Théoriquement, divers obstacles sont posés à l’exercice par le Conseil d’un pouvoir

normatif.

L’article 5 du Code Civil interdit aux juges de se prononcer par voie de disposition

générale et réglementaire sur les causes qui lui sont soumises. Cette disposition marque donc

la prohibition des arrêts dits « en rouge » en raison de la solennité avec laquelle ils étaient

rendus198. Les Parlements de l’Ancien Régime199 usaient fréquemment de ces arrêts afin

d’asseoir des « précédents » étant donné la force dont étaient revêtus ces arrêts. La disposition

ainsi issue de l’article 5 du Code Civil manifeste donc la volonté de mettre fin à un système

de précédents, et, ce, sur le fondement du principe constitutionnel de la séparation des

pouvoirs. Dans ce cadre, il faut admettre que l’interdiction des arrêts de règlement contenue à

l’article 5 du Code Civil constitue le premier obstacle à la reconnaissance, en droit, d’un

pouvoir normatif du juge.

A cette réalité s’ajoute un deuxième élément tout aussi essentiel, la prohibition, en France, du

précédent. Le vocabulaire juridique d’Henri CAPITANT apporte plusieurs définitions à ce

concept. Il semble que cette notion puisse désigner, notamment, une décision administrative

ou une décision juridictionnelle susceptible d’avoir valeur d’exemple, autorité de fait au

caractère obligatoire. Or, le système du précédent, tel qu’il se pratique en Grande Bretagne, ne

se trouve pas autorisé en France, du moins, en théorie. La réfutation de cet usage dans notre

Etat trouve, de nouveau, son fondement dans le principe à valeur constitutionnelle de la

séparation des pouvoirs. Ce principe implique, notamment, une complète absence

d’empiétement entre les pouvoirs législatif, exécutif et judiciaire. Sur cette base, le juge ne

doit pas être habilité à s’emparer d’une compétence qui, à l’époque relève exclusivement du

législateur : le pouvoir de créer des normes.
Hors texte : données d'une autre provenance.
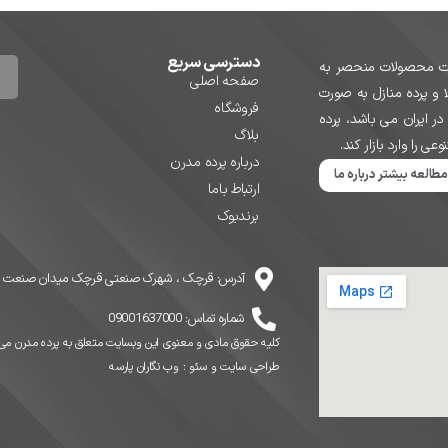
دسترسی سریع
دات محصولات منحصر به
صفحه اصلی
ا و پرده منازل به صورت
فروشگاه
 ایران می باشد، پرده
بلاگ
را وارد بازار کند.
درباره پرده مدرن
مطالعه بیشتر درباره ما
ارتباط باما
برندبوک
آدرس: قرچک ، شهرک صنعتی قرچک میدان صنعت ضلع 
شماره تماس: 09001637000
کلیه حقوق مادی و معنوی این وبسایت متعلق به پرده مدرن می
طراحی سایت
و
سئو
:
وب نگاران پارسه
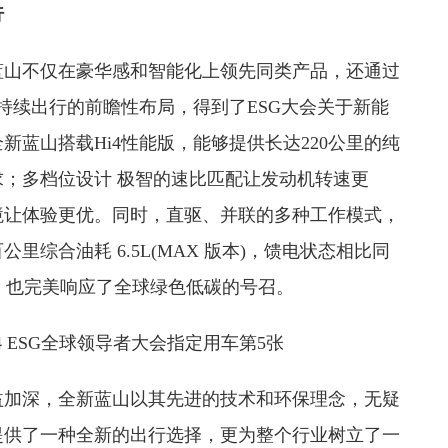
行
蓝山不仅在豪华感和智能化上领先同类产品，还通过
持续出行的前瞻性布局，得到了ESG大会关于新能
蓝山搭载Hi4性能版，能够提供长达220公里的纯
；多档位设计 极智的速比匹配让发动机转速更
境让体验更优。同时，直驱、并联的多种工作模式，
综合油耗 6.5L(MAX 版本)，馈电状态相比同
，也完美响应了全球绿色低碳的号召。
益加深，全新蓝山以其先进的技术和环保理念，无疑
提供了一种全新的出行选择，更为整个行业树立了一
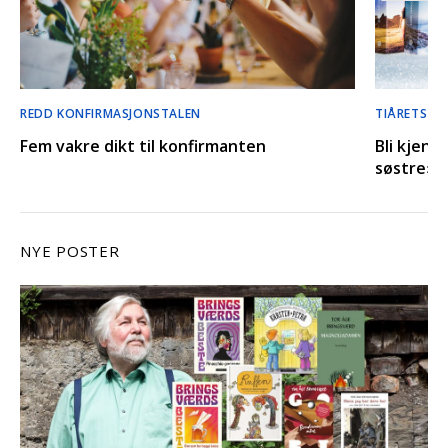
REDD KONFIRMASJONSTALEN
TIÅRETS M
Fem vakre dikt til konfirmanten
Bli kjent
søstre»-s
NYE POSTER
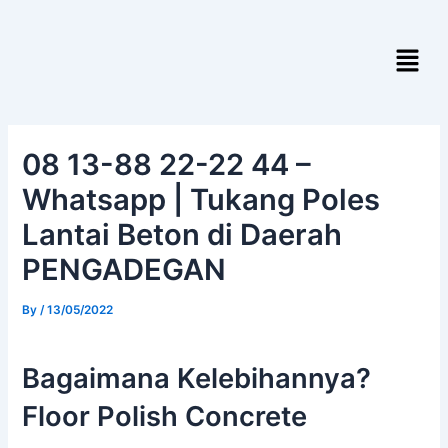
Skip
Post
to
navigation
Menu
content
08 13-88 22-22 44 –
Whatsapp | Tukang Poles
Lantai Beton di Daerah
PENGADEGAN
By
/
13/05/2022
Bagaimana Kelebihannya?
Floor Polish Concrete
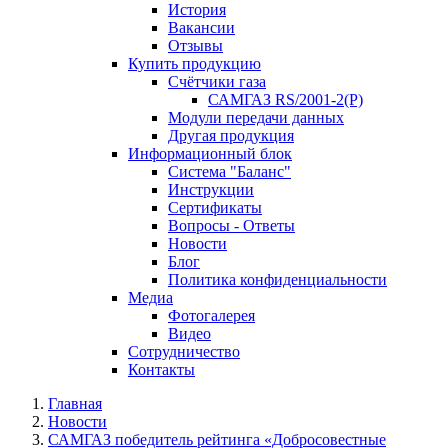
История
Вакансии
Отзывы
Купить продукцию
Счётчики газа
САМГАЗ RS/2001-2(Р)
Модули передачи данных
Другая продукция
Информационный блок
Система "Баланс"
Инструкции
Cертификаты
Вопросы - Ответы
Новости
Блог
Политика конфиденциальности
Медиа
Фотогалерея
Видео
Сотрудничество
Контакты
Главная
Новости
САМГАЗ победитель рейтинга «Добросовестные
En effet, dans un système fondé sur la prééminence de la loi, il semblait inconcevable qu’une

instance juridictionnelle puisse créer des normes quasiment équivalentes à la loi ! Et la

198 B. BEIGNIER « Les arrêts de règlement », Droits, n° 9, P.U.F., 1989, p. 45. 199 P. PAYEN, Les arrêts de règlement du Parlement de Paris au 18ème siècle. Dimension et doctrine, Thèse, Paris II, P.U.F., 1997.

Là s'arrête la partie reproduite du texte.